How would you prove that constant is a subset of logarithmic?

[aaa59]

O(1) is constant
O(log n to the base 2) is logarithmic
O(n) linear

how would you prove that constant is a subset of logartihmic?

 

[Werg22]

O(1) = O(log_2 1) = O(0)

 

[aaa59]

I should have been clearer.

given "Big-Oh" sets
O(1): constant
O(log2(n)): logarithmic
O(n): linear
O(nlog2(n)): n log n
O(n^2): quadratic
O(n^3): cubic
O(n^m), m>1: polynomial of order m
O(c^n), c>1: exponential
O(n!): factorial

Prove
Constant is a subset of logarithmic
logarithmic is a subset of linear
n log n is a subset of polynomial
exponential is a subset of factorial

Thank you

 

[gunch]

I should have been clearer.

given "Big-Oh" sets
O(1): constant
O(log2(n)): logarithmic
O(n): linear
O(nlog2(n)): n log n
O(n^2): quadratic
O(n^3): cubic
O(n^m), m>1: polynomial of order m
O(c^n), c>1: exponential
O(n!): factorial

Prove
Constant is a subset of logarithmic
logarithmic is a subset of linear
n log n is a subset of polynomial
exponential is a subset of factorial

Thank you

Most follow fairly easily from the definition of Big-Oh.

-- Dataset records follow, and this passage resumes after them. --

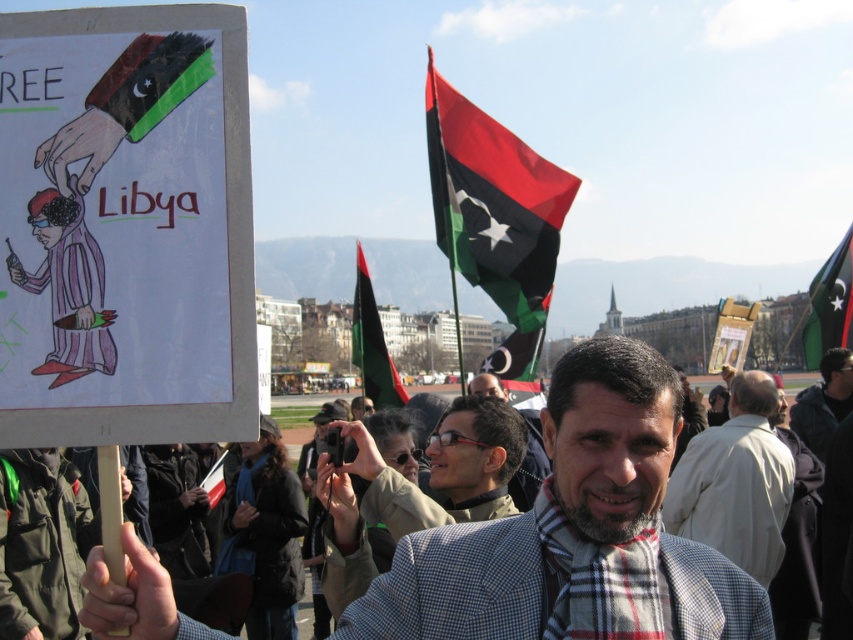 Question: Where is checkered wool scarf at center located in relation to plaid scarf at center in the image?

Choices:
 (A) left
 (B) right

Answer: (B)

Question: Is red fabric flag at upper center further to the viewer compared to black fabric flag at upper right?

Choices:
 (A) no
 (B) yes

Answer: (A)

Question: Can you confirm if gray checkered suit at center is positioned to the left of black matte flag at center?

Choices:
 (A) no
 (B) yes

Answer: (A)

Question: Which of the following is the closest to the observer?

Choices:
 (A) dark gray jacket at center
 (B) black fabric flag at upper right
 (C) gray checkered suit at center

Answer: (C)

Question: Among these points, which one is nearest to the camera?

Choices:
 (A) (560, 408)
 (B) (714, 372)

Answer: (A)

Question: Estimate the real-world distances between objects in this image. Which object is farther from the matte black jacket at center?

Choices:
 (A) dark gray jacket at center
 (B) matte paper poster at center
 (C) plaid scarf at center
 (D) red fabric flag at upper center

Answer: (B) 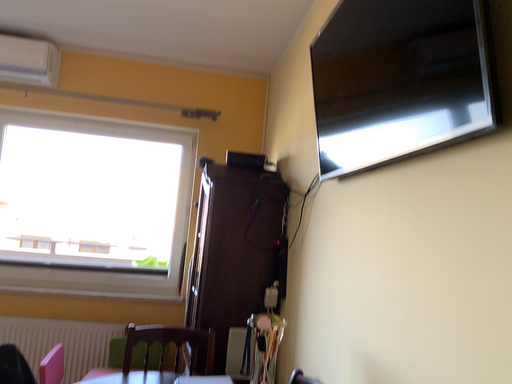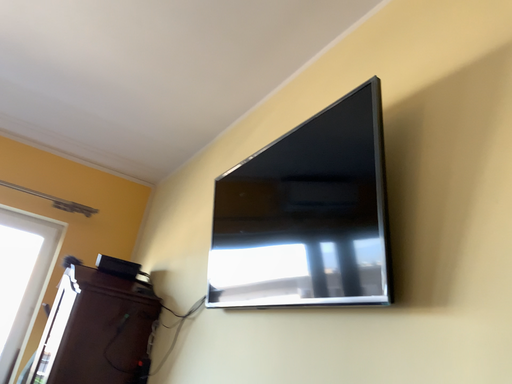 Question: Which way did the camera rotate in the video?

Choices:
 (A) rotated right
 (B) rotated left

Answer: (A) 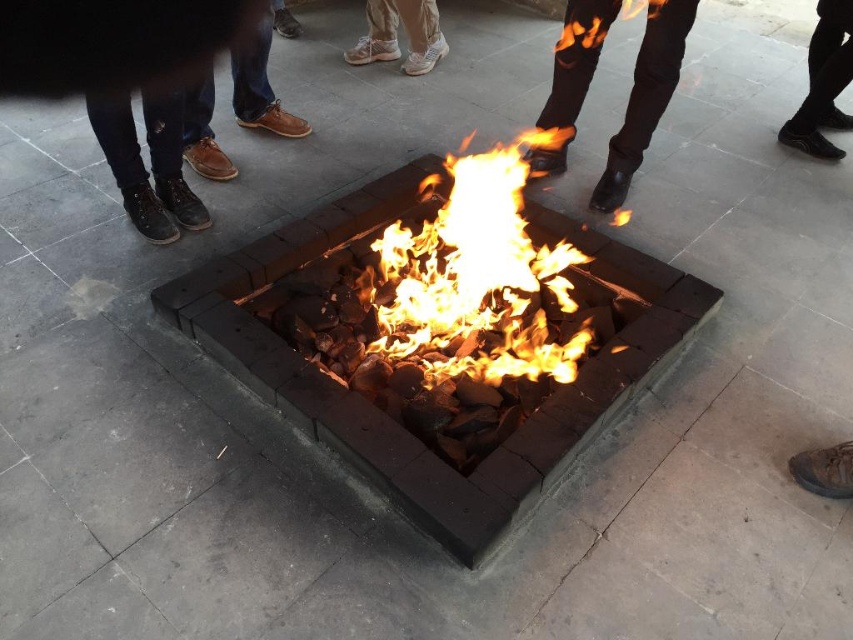 What do you see at coordinates (396, 420) in the screenshot?
I see `charcoal brick fire pit at center` at bounding box center [396, 420].

Can you confirm if charcoal brick fire pit at center is positioned to the left of brown leather shoes at left?

No, charcoal brick fire pit at center is not to the left of brown leather shoes at left.

Which is behind, point (407, 173) or point (206, 120)?

Point (206, 120)

Locate an element on the screen. The image size is (853, 640). charcoal brick fire pit at center is located at coordinates pos(396,420).

Can you confirm if flaming wood at center is positioned below black leather shoes at right?

Indeed, flaming wood at center is positioned under black leather shoes at right.

Is flaming wood at center thinner than black leather shoes at right?

Incorrect, flaming wood at center's width is not less than black leather shoes at right's.

The height and width of the screenshot is (640, 853). Describe the element at coordinates (474, 275) in the screenshot. I see `flaming wood at center` at that location.

Identify the location of flaming wood at center. pyautogui.click(x=474, y=275).

Who is positioned more to the right, charcoal brick fire pit at center or leather boots at center?

leather boots at center

Image resolution: width=853 pixels, height=640 pixels. What do you see at coordinates (396, 420) in the screenshot?
I see `charcoal brick fire pit at center` at bounding box center [396, 420].

Who is more distant from viewer, (399, 189) or (575, 52)?

The point (575, 52) is more distant.

At what (x,y) coordinates should I click in order to perform the action: click on charcoal brick fire pit at center. Please return your answer as a coordinate pair (x, y). The image size is (853, 640). Looking at the image, I should click on (396, 420). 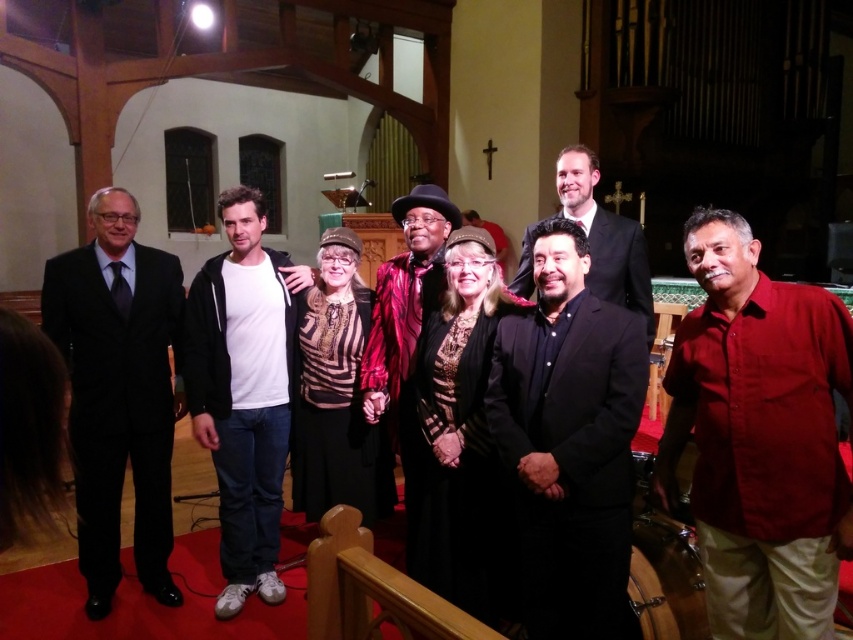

For instance let f be an arbitrary function in O(1). We now wish to show that f is in O(\log_n(n)). Because of the definition of O(1) there exist some x_0 and M such that f(x) \leq M for all x > x_0. Now let x_1 = \max(x_0,n) then f(x) \leq M \leq M\log_n(x) for all x > x_1 so f(x) = O(\log_n(n)). Here we took advantage of the fact that the logarithm is increasing and \log_n(x) \geq 1 when x \geq n.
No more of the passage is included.